Vibrations of air molecules moving through the air are received and translated into messages that the brain recognizes as sound by a complex organ--the ear. The ear has two important, but different, functions: hearing and sensing the body's equilibrium, or balance. The mechanisms for these processes are located within a hollow space in the skull's temporal bone.

Parts of the Ear and Hearing

The ear has three separate sections:the outer ear, the middle ear, and the inner ear. Each section performs a specific function, related to either hearing or balance. The three parts of the outer ear are the auricle (also called the pinna), the external auditory meatus (or ear canal), and the tympanic membrane (or eardrum).
The pinna collects sound waves from the air. It funnels them into a channellike tube, the external auditory meatus . This is a curved corridor that leads to the tympanic membrane.
The eardrum separates the external ear from the middle ear. The middle ear is an irregular-shaped, air-filled space, about 0.75 inch (1.9 centimeters) high and 0.2 inch (0.5 centimeter) wide. A chainlike link of three tiny bones, the ossicles, spans the middle ear.

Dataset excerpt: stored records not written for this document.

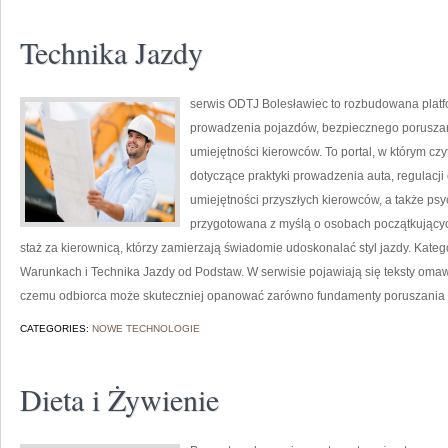
Technika Jazdy
serwis ODTJ Bolesławiec to rozbudowana platf
prowadzenia pojazdów, bezpiecznego poruszan
umiejętności kierowców. To portal, w którym cz
dotyczące praktyki prowadzenia auta, regulacj
umiejętności przyszłych kierowców, a także psyc
przygotowana z myślą o osobach początkującyc
staż za kierownicą, którzy zamierzają świadomie udoskonalać styl jazdy. Kateg
Warunkach i Technika Jazdy od Podstaw. W serwisie pojawiają się teksty oma
czemu odbiorca może skuteczniej opanować zarówno fundamenty poruszania
CATEGORIES:
NOWE TECHNOLOGIE
Dieta i Żywienie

When sound waves strike the outer surface of the eardrum, it vibrates. These vibrations are mechanically transmitted through the middle ear by the ossicles. The malleus, or hammer, is the first ossicle to receive vibrations from the eardrum. It passes them to the second ossicle--the incus, or anvil. The third ossicle--the stapes or stirrup--relays the vibrations to a membrane that covers the opening into the inner ear. This opening is the round window.
Like the eardrum, the round window's membrane transmits vibrations. It directs vibrations into the inner ear, where they enter a fluid that fills a structure called the cochlea. This is a coiled tube that resembles a snail's shell. If the cochlea were straightened out, it would measure slightly more than 1 inch (2.54 centimeters).
Within the cochlea is housed the true mechanism of hearing, called the organ of Corti. It contains tiny hair like nerve endings anchored in a basilar membrane, which extends throughout the cochlea. The unattached tips of these nerve endings are in contact with an overhanging "roof membrane," called the tectorial membrane.
When vibrations pass into the inner ear, they cause waves to form in the cochlear fluid. Receptor nerve cells in the organ of Corti are highly sensitive to these waves. Other specialized nerve cells send the electrochemical impulses produced by the wave motion into the cochlear branch of the acoustic nerve. This nerve carries the impulses to the brain, where sound is identified.